George Cornelius is also a bit mysterious, although not quite as mysterious as Magnus. We know he’s a fairly high-powered crim who, like Magnus, is used to having things his own way and has the resources to back it up. He’s somewhat ruthless when it comes to arranging things the way he wants them, and he doesn’t like to lose control. However, he’s also well aware that there are rules to things; it’s just that his rules are those for old-school crims, not for regular law-abiding citizens. Nonetheless, there are certain boundaries he won’t cross, and you get the impression that his word is his bond. He and Magnus would probably get along splendidly in their desire for control and their adherence to their own personal codes of conduct.
Magnus is heavy on the black. Black, black, black, as befits a magician. Black leather jackets, black jeans, black boots, black hair and beard. And of course, he rides a motorcycle. He lives – or used to live – in a large mansion filled with various little magician’s tricks, like secret doorways and hidden switches and whatnot, just calculated to drive his guests insane. It’s perhaps just a touch theatrical and over-the-top, but he makes it work for him, down to the two vicious Alsatians he has guarding the place. His house seems to have been opulent once, but like its owner, it’s been out of circulation for a while. However, we do get the sense that Magnus likes the good things in life.
George Cornelius also likes the good things in life, but he projects an entirely different image than Magnus. His suits are expensive without being ostentatious; they’re well-tailored and extremely well-coordinated. Even a simple white shirt looks as though it was hand-sewn and tailored just for him. However, while Magnus likes to project an air of mystery, George Cornelius comes across as a folksy, friendly, old-school Cockney crim. He’s very informal and genial with everyone, even people he’s just put a hit on. And unlike Magnus, he tells you that you’ve been greenlit – although he might be a big cagey about owning up to doing it, due to certain legal implications.
Magnus is… a forbidding guy. He looks intimidating, and he behaves in an intimidating fashion. He’s also usually a man of few words, although on the occasions when he wants to get a point across, he can become quite loquacious. But I think he used his sudden talkativeness as a means of throwing people off his true thoughts as much as anything else. Magnus seems to like provoking reactions in people, especially if they’re reactions that he’s previously predicted and made allowances for, so that the players in his games do what he expects them to do. Magnus can improvise if he has to, but I don’t think he likes to; for example, he ends up doing away with a computer hacker who’s helped him out, but I’m not entirely sure that was part of his original plan. Magnus’ main goal involves getting revenge against Nick Thorne, for shutting him out of both their jointly owned gaming business and love, and he’s had a long time to think about to achieve what he wants.

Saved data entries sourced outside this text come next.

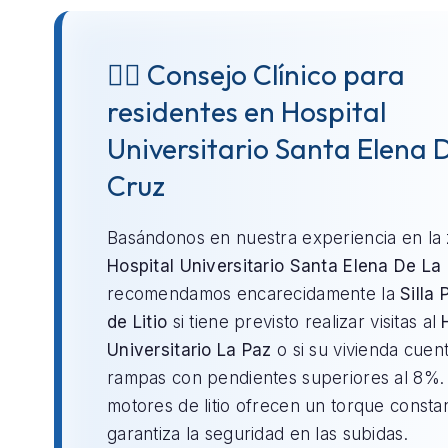
👨‍⚕️ Consejo Clínico para
residentes en Hospital
Universitario Santa Elena 
Cruz
Basándonos en nuestra experiencia en la
Hospital Universitario Santa Elena De La
recomendamos encarecidamente la
Silla 
de Litio
si tiene previsto realizar visitas al
Universitario La Paz
o si su vivienda cuen
rampas con pendientes superiores al 8%.
motores de litio ofrecen un torque consta
garantiza la seguridad en las subidas.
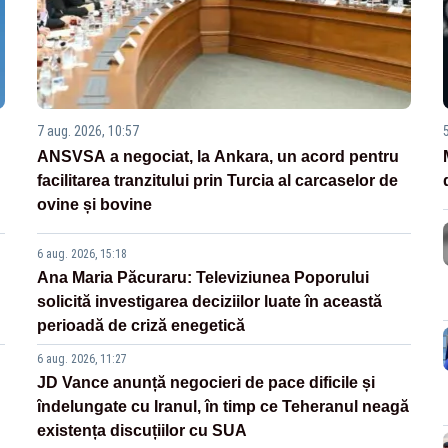
7 aug. 2026, 10:57
ANSVSA a negociat, la Ankara, un acord pentru
facilitarea tranzitului prin Turcia al carcaselor de
ovine și bovine
6 aug. 2026, 15:18
Ana Maria Păcuraru: Televiziunea Poporului
solicită investigarea deciziilor luate în această
perioadă de criză enegetică
6 aug. 2026, 11:27
JD Vance anunță negocieri de pace dificile și
îndelungate cu Iranul, în timp ce Teheranul neagă
existența discuțiilor cu SUA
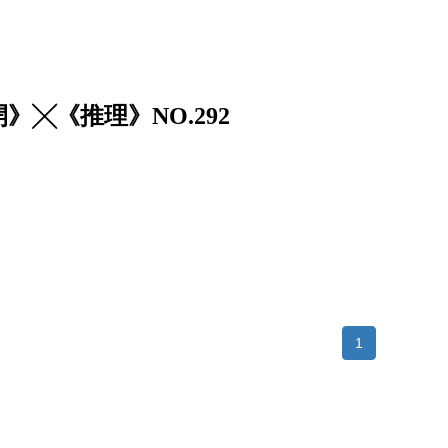
╳《推理》NO.292
1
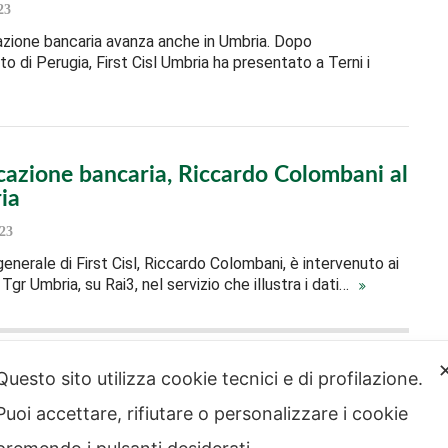
23
azione bancaria avanza anche in Umbria. Dopo
o di Perugia, First Cisl Umbria ha presentato a Terni i
cazione bancaria, Riccardo Colombani al
ia
23
generale di First Cisl, Riccardo Colombani, è intervenuto ai
Tgr Umbria, su Rai3, nel servizio che illustra i dati…
Questo sito utilizza cookie tecnici e di profilazione.
Puoi accettare, rifiutare o personalizzare i cookie
strazione
Note legali
rente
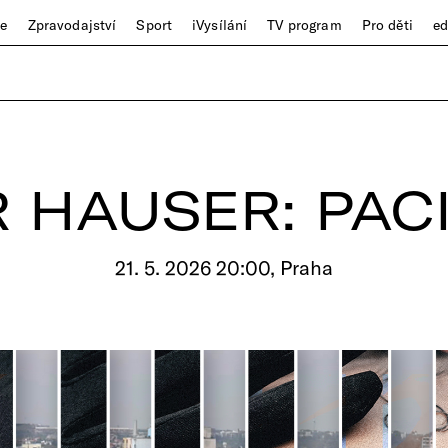
ze
Zpravodajství
Sport
iVysílání
TV program
Pro děti
e
 HAUSER: PAC
21. 5. 2026 20:00, Praha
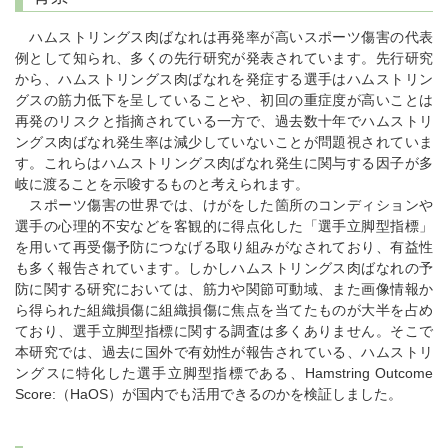
ハムストリングス肉ばなれは再発率が高いスポーツ傷害の代表
例として知られ、多くの先行研究が発表されています。先行研究
から、ハムストリングス肉ばなれを発症する選手はハムストリン
グスの筋力低下を呈していることや、初回の重症度が高いことは
再発のリスクと指摘されている一方で、過去数十年でハムストリ
ングス肉ばなれ発生率は減少していないことが問題視されていま
す。これらはハムストリングス肉ばなれ発生に関与する因子が多
岐に渡ることを示唆するものと考えられます。
スポーツ傷害の世界では、けがをした箇所のコンディションや
選手の心理的不安などを客観的に得点化した「選手立脚型指標」
を用いて再受傷予防につなげる取り組みがなされており、有益性
も多く報告されています。しかしハムストリングス肉ばなれの予
防に関する研究においては、筋力や関節可動域、また画像情報か
ら得られた組織損傷に組織損傷に焦点を当てたものが大半を占め
ており、選手立脚型指標に関する調査は多くありません。そこで
本研究では、過去に国外で有効性が報告されている、ハムストリ
ングスに特化した選手立脚型指標である、Hamstring Outcome
Score:（HaOS）が国内でも活用できるのかを検証しました。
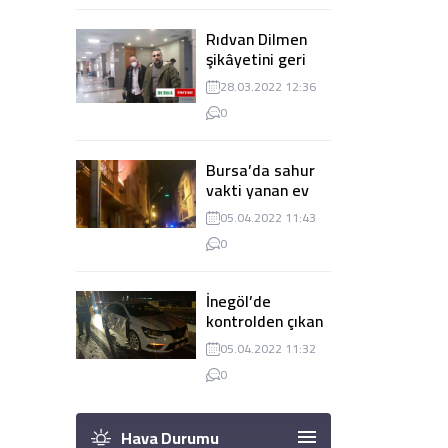
Rıdvan Dilmen
şikâyetini geri
çekti, dava
28.03.2022 12:36
düşürüldü
0
Bursa’da sahur
vakti yanan ev
panik
05.04.2022 11:43
yaşanmasına
0
sebep oldu
İnegöl’de
kontrolden çıkan
tır 2 otomobile
05.04.2022 11:32
çarptı
0
Hava Durumu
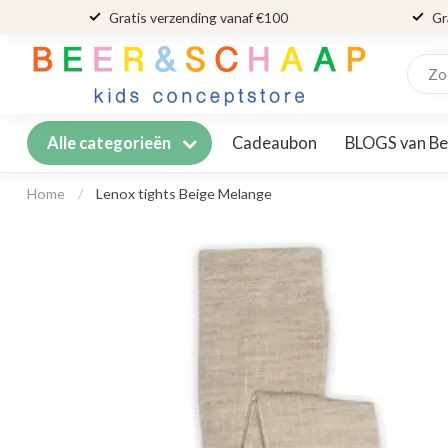
Gratis verzending vanaf €100
Gr
Cadeaubon
BLOGS van Be
Alle categorieën
Home
/
Lenox tights Beige Melange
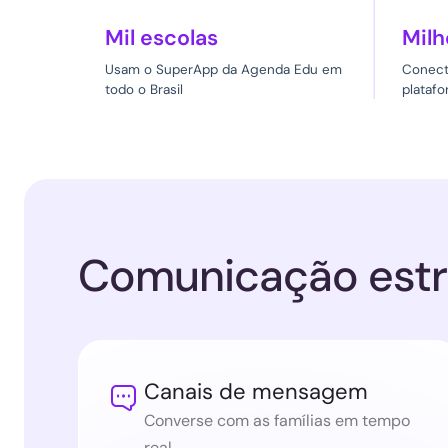
Mil escolas
Milh
Usam o SuperApp da Agenda Edu em
Conecta
todo o Brasil
plataf
Comunicação estr
Canais de mensagem

Converse com as famílias em tempo
real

By contrast, George Cornelius is jovial and joking, although his jokes frequently have an edge to them. He comes across as friendly, even to coppers like John Luther, but he uses his friendliness much as Magnus uses his forbidding-ness. While you might be chuckling away at George C’s old-style Cockney expressions, I think he uses that personality as a façade to conceal just how much cool calculation is going on. In his own way, George is as much of a planner as Magnus; he’s just less concerned with the overall framework. But neither of the mind getting their hands dirty if and/or when they have to. George Cornelius is also no stranger to revenge – he greenlights Luther for a hit after Luther kidnaps him and chains him to a radiator, and then forgets about him(!) – but again, this is because George understands there are certain rules, and he wouldn’t have gotten as far as he has without sticking to them. Plus he was awfully annoyed about being handcuffed to that radiator with no food, water, or potty breaks.
Strangely enough, both Magnus and George C. do have softer sides. We eventually find out that Magnus’ quest for revenge is not only because Nick shut him out of their business, but because he holds Nick responsible for the drowning death of his wife. Magnus wants Nick to realize the full impact of what happened to him, and what he lost. He also cares a great deal for his daughter, Fay, although he enlists her as a partner in his revenge scheme in ways that aren’t exactly fatherly. Magnus also carries a torch for Jenny Thorne, although he seems to love her more as an unattainable princess in a fantasy tale than as a real woman. That said, Nick kind of blocked Magnus’ opportunity for romance, so no wonder he’s a tad bitter about that.
And we also find that George C. has a softer side, although his manifests in a more businesslike way. When Luther offers him a stash of diamonds in exchange for calling off the hit, George is entirely reasonable and agrees to end the greenlight. He also agrees to provide Luther with some spare controlled substances he has lying around, so Luther can frame someone who was responsible for someone else’s death – long story, but that appears to be the way Luther usually does business. And we also see enough of George C. with a female guest to realize that he’s got some incredible charm (and cooking skills) going for him. There’s a lot more to him than your average crime boss.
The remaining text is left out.